Bates Motel: “Unconscious”
(Episode 3.10)

With the Season Two finale, Bates Motel hinted at the transformation that would occur throughout this season. Last year, we ended with Norman Bates’ knowing smile as he looked directly at the screen—the same one that Anthony Perkins’ Norman gave to the audience in Psycho. But what made that moment so frightening in Psycho was the quick fade, where for a split-second, we see Norman turn into the skeleton of his mother, showing that, no matter how much help Norman might get, and no matter how long his mother has been dead, Norma will still live on within him. With “Unconscious,” we experience that transformation of Norman into a hybrid of himself and his mother and it’s just as haunting as expected.
Norman seems to have had much less screen time in this third season, yet his degrading mental issues have been felt through every character. Norman hasn’t had to interact with as many strange people as he had in past seasons and that’s been detrimental to his health. In the past, he could stay somewhat tethered to reality through new people, but now that he’s home-schooled, his blackouts have increased and his visions of his mother have become quite frequent.
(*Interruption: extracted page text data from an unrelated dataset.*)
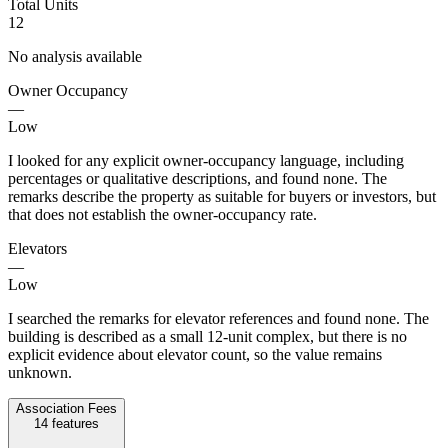
Total Units
12
No analysis available
Owner Occupancy
—
Low
I looked for any explicit owner-occupancy language, including
percentages or qualitative descriptions, and found none. The
remarks describe the property as suitable for buyers or investors, but
that does not establish the owner-occupancy rate.
Elevators
—
Low
I searched the remarks for elevator references and found none. The
building is described as a small 12-unit complex, but there is no
explicit evidence about elevator count, so the value remains
unknown.
Association Fees
14
features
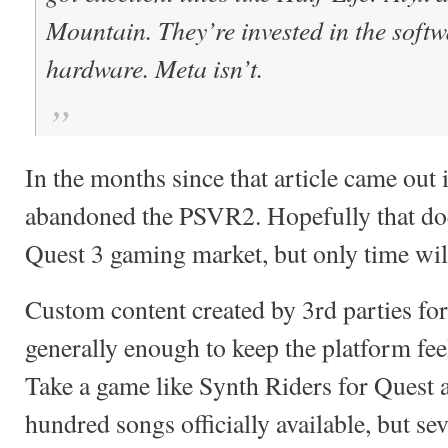
Mountain. They’re invested in the soft
hardware. Meta isn’t.
In the months since that article came out i
abandoned the PSVR2. Hopefully that doe
Quest 3 gaming market, but only time will
Custom content created by 3rd parties fo
generally enough to keep the platform fee
Take a game like Synth Riders for Quest 
hundred songs officially available, but se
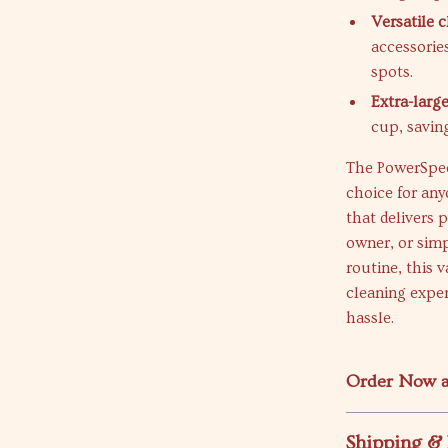
Versatile c
accessorie
spots.
Extra-large
cup, saving
The PowerSpee
choice for any
that delivers 
owner, or sim
routine, this
cleaning exper
hassle.
Order Now a
Shipping &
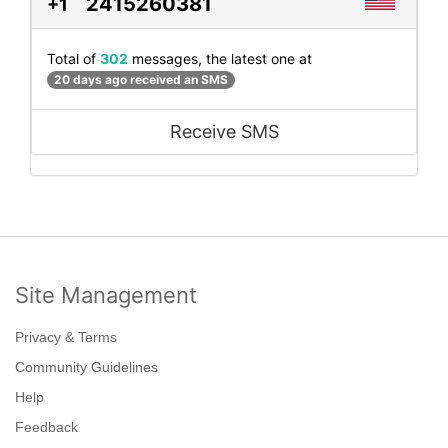
2415260381
+1
Total of
302
messages, the latest one at
20 days ago received an SMS
Receive SMS
Site Management
Privacy & Terms
Community Guidelines
Help
Feedback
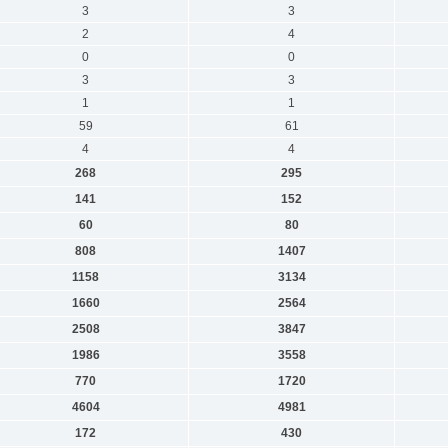
3
3
2
4
0
0
3
3
1
1
59
61
4
4
268
295
141
152
60
80
808
1407
1158
3134
1660
2564
2508
3847
1986
3558
770
1720
4604
4981
172
430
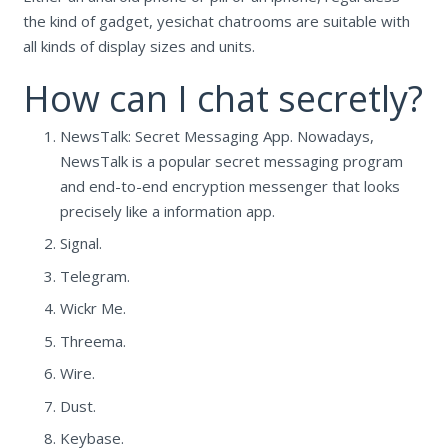
the kind of gadget, yesichat chatrooms are suitable with
all kinds of display sizes and units.
How can I chat secretly?
NewsTalk: Secret Messaging App. Nowadays,
NewsTalk is a popular secret messaging program
and end-to-end encryption messenger that looks
precisely like a information app.
Signal.
Telegram.
Wickr Me.
Threema.
Wire.
Dust.
Keybase.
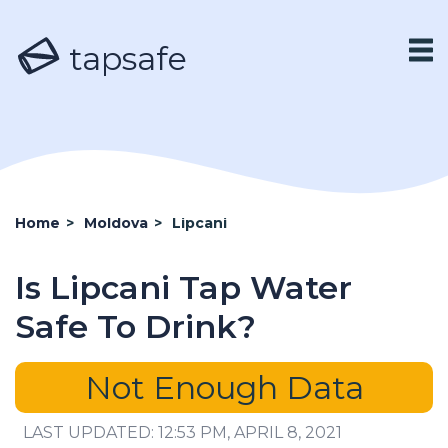
tapsafe
Home
>
Moldova
>
Lipcani
Is Lipcani Tap Water
Safe To Drink?
Not Enough Data
LAST UPDATED: 12:53 PM, APRIL 8, 2021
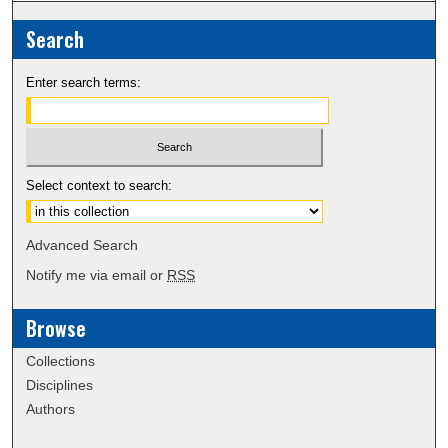
Search
Enter search terms:
Select context to search:
Advanced Search
Notify me via email or
RSS
Browse
Collections
Disciplines
Authors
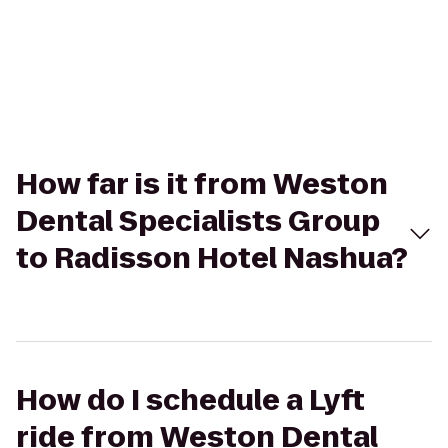
How far is it from Weston
Dental Specialists Group
to Radisson Hotel Nashua?
How do I schedule a Lyft
ride from Weston Dental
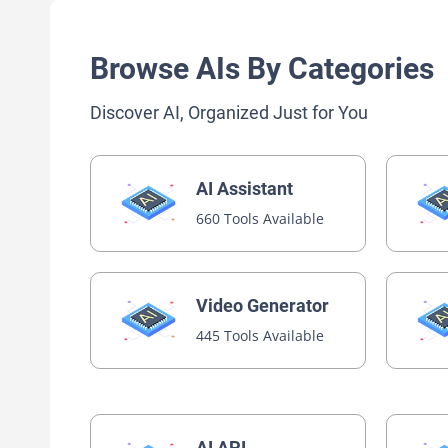
Browse AIs By Categories
Discover AI, Organized Just for You
AI Assistant
660 Tools Available
Video Generator
445 Tools Available
AI API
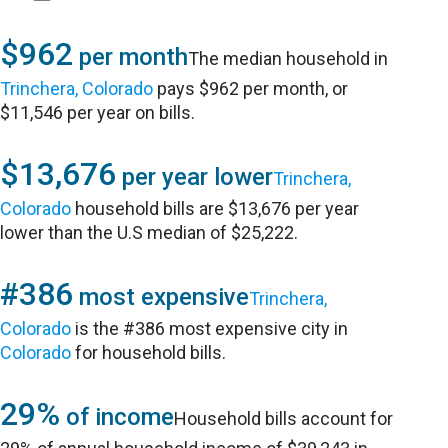
$962
per month
The median household in
Trinchera, Colorado
pays $962 per month, or
$11,546 per year on bills.
$13,676
per year lower
Trinchera,
Colorado
household bills are $13,676 per year
lower than the U.S median of $25,222.
#386
most expensive
Trinchera,
Colorado
is the #386 most expensive city in
Colorado
for household bills.
29%
of income
Household bills account for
Last season, I said that it seemed like Norman finally became the Norman that we know from Psycho in those final moments of the finale, but Season Three has been inching Norman into that final 10% he needed for that process to be complete. We started this season with him creeping on visitors at the motel. By the middle of the season, he was stashing his mother’s favorite dress away and started believing himself to be his mother. But by the end of “Unconscious,” Norman and the Norma that lives inside of him are now one in the same. The real Norma has disappointed him all season, but this Norma can be whatever Norman wants her or needs her to be. He has always believed that he and his mother to belong together and at the end of the episode, when fake Norma tells Norman not to tell anyone about her/him killing Bradley, Norman responds “I do.” This feels less like a promise of solidarity and more like an unholy marriage of the two sides of Norman’s personality that can only lead to horrible things.
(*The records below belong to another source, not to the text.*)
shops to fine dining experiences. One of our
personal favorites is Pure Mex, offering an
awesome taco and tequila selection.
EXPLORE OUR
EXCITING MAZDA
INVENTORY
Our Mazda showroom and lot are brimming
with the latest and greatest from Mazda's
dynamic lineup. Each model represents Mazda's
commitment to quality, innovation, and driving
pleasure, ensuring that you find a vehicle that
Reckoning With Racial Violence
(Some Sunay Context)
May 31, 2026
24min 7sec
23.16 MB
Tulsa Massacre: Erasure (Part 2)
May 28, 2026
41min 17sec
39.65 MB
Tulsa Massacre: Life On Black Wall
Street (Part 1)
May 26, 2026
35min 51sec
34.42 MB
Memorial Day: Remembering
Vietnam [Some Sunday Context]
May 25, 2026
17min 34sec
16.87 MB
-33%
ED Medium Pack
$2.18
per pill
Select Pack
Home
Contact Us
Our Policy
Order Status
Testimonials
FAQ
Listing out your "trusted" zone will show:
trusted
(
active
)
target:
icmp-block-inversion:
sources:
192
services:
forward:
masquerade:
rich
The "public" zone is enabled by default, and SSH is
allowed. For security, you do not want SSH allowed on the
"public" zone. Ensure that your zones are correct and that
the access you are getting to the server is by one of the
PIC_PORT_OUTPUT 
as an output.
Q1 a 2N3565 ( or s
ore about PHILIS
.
Yet even though this season ends with a hugely important change, “Unconscious” is smart to focus on long-anticipated character moments rather than big set pieces. Last season ended with a drug bust, an impending shootout and a lie-detector test for Norman. This year, we have much more effective face-offs that have been building all season.
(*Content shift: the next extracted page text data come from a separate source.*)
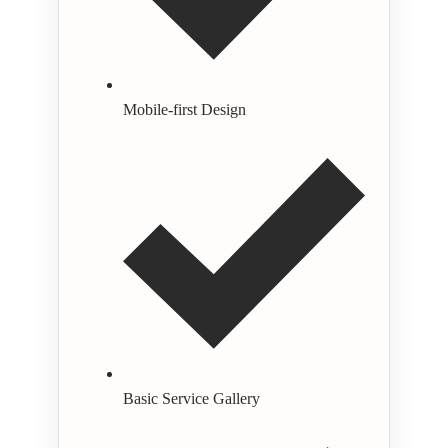
Mobile-first Design
Basic Service Gallery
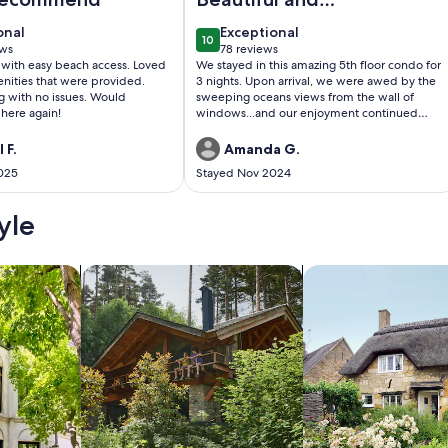
immaculate
onal
exceptional
onal
Exceptional
10
beachfront condo!
0
10 out of 10
ews
78 reviews
(78
 with easy beach access. Loved
We stayed in this amazing 5th floor condo for
)
reviews)
nities that were provided.
3 nights. Upon arrival, we were awed by the
ng with no issues. Would
sweeping oceans views from the wall of
 here again!
windows...and our enjoyment continued
from there. As has been stated in other
reviews, the hosts have stocked this condo
 F.
Amanda G.
with everything you might need. Everything
025
Stayed Nov 2024
was spotlessly clean and odor-free, allowing
us to immediately relax and feel at home. We
also loved the security of the parking area
yle
and the private and easy access to the beach.
I could go on and on, but we will definitely
keep this property (and these hosts) on our
/Apartments
search for cabins
search for cottages
list of places to return to.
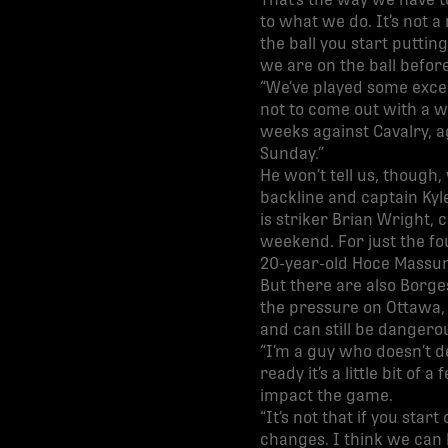
That’s the way we have t
to what we do. It’s not a
the ball you start putti
we are on the ball before
“We’ve played some excel
not to come out with a w
weeks against Cavalry, a
Sunday.”
He won’t tell us, though,
backline and captain Kyl
is striker Brian Wright, 
weekend. For just the fo
20-year-old Hoce Massund
But there are also Borge
the pressure on Ottawa, p
and can still be dangerou
“I’m a guy who doesn’t d
ready it’s a little bit of 
impact the game.
“It’s not that if you sta
changes. I think we can k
Emma finally has an opportunity to get new lungs, but runs away from her father, afraid of all the ways that things could go wrong. When Dylan finds her, the two finally kiss and Emma decides to take a chance with the surgery. These two have grown so much over the past ten episodes, as Dylan has matured into a responsible adult and gotten over petty grudges, while Emma is smart to abandon her doomed relationship with Norman and follow her heart to where it probably should be.